Spending time with family during Christmas is great – but it is not the ultimate meaning of Christmas.
It’s not the gifts, it’s not the lights, it’s not the food.
We all know that the real meaning of Christmas is… spending time with our loved ones - our family. Long distances are travelled to get home for Christmas Eve. People who usually spend most of the year far from each other, come together.
But wait.
Think about the thousands of men and women who sleep on the streets in many Southern European cities (where winter is less severe). For many of them, family relationships broke a long time ago. Is Christmas not for them?
Think about the young asylum seekers who have arrived to Nordic cities in the last months and years. The video-calls with parents, siblings, spouses and children, are the only way to be in touch with their families. Is Christmas not for them?

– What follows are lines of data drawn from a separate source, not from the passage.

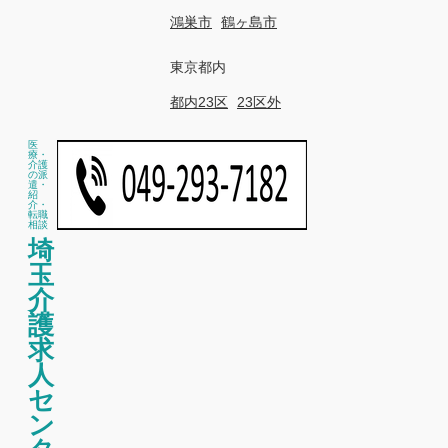
鴻巣市
鶴ヶ島市
東京都内
都内23区
23区外
医
療・
介護
の派
遣・
紹
介・
転職
相談
埼
玉
介
護
求
人
セ
ン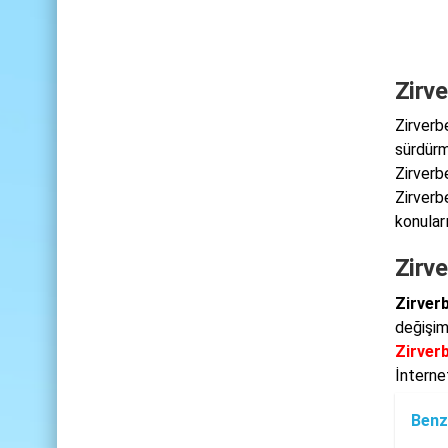
Zirve
Zirverb
sürdürm
Zirverb
Zirverb
konuları
Zirve
Zirverb
değişim
Zirverb
İnterne
Benz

Think about the teenagers all around the continent who will spend these days either with the mother or the father. Many expect their peers to offer them the fellowship and love once they are allowed to leave the house after dinner. Is Christmas not for them?
For Joseph and Mary, the birth of Jesus was a difficult moment of their lives. Family as we usually understand it was not there in Bethlehem. But Immanuel was with them: “God with us”.
Christmas is all about the reality that God came to be with us. No matter if you’re surrounded by family these days, or going through a really rough time in your life. God is there, and he is speaking to you: “I’m with you”. May we all be ready to hear his voice and experience his love these days.